▸ TASK ITEM:
Where the data below shows a picture, leave that picture out and copy the rest exactly.

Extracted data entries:
* * *

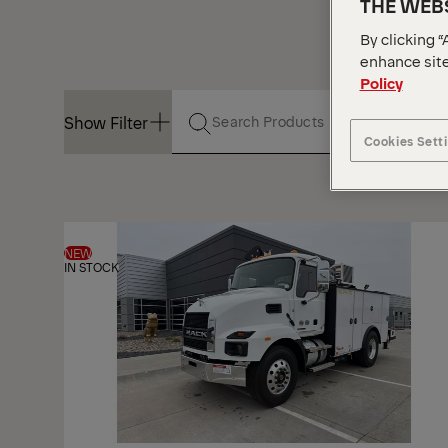
THE WEBS
By clicking “
enhance site
Policy
Show Filter
Cookies Sett
Show Filter
NEW
IN STOCK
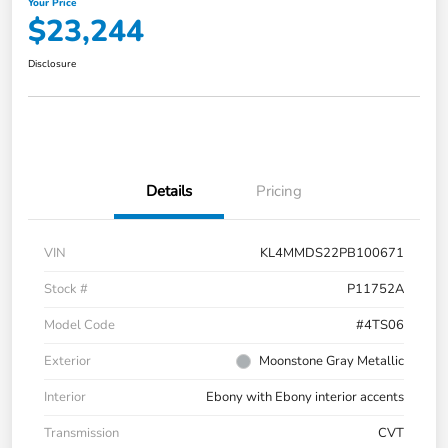
Your Price
$23,244
Disclosure
Details
Pricing
VIN
KL4MMDS22PB100671
Stock #
P11752A
Model Code
#4TS06
Exterior
Moonstone Gray Metallic
Interior
Ebony with Ebony interior accents
Transmission
CVT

* * *

▸ SOLUTION TO THIS EXERCISE:
THE WEBS
By clicking “
enhance site
Policy
Show Filter
Cookies Sett
Show Filter
NEW
IN STOCK
Your Price
$23,244
Disclosure
Details
Pricing
VIN
KL4MMDS22PB100671
Stock #
P11752A
Model Code
#4TS06
Exterior
Moonstone Gray Metallic
Interior
Ebony with Ebony interior accents
Transmission
CVT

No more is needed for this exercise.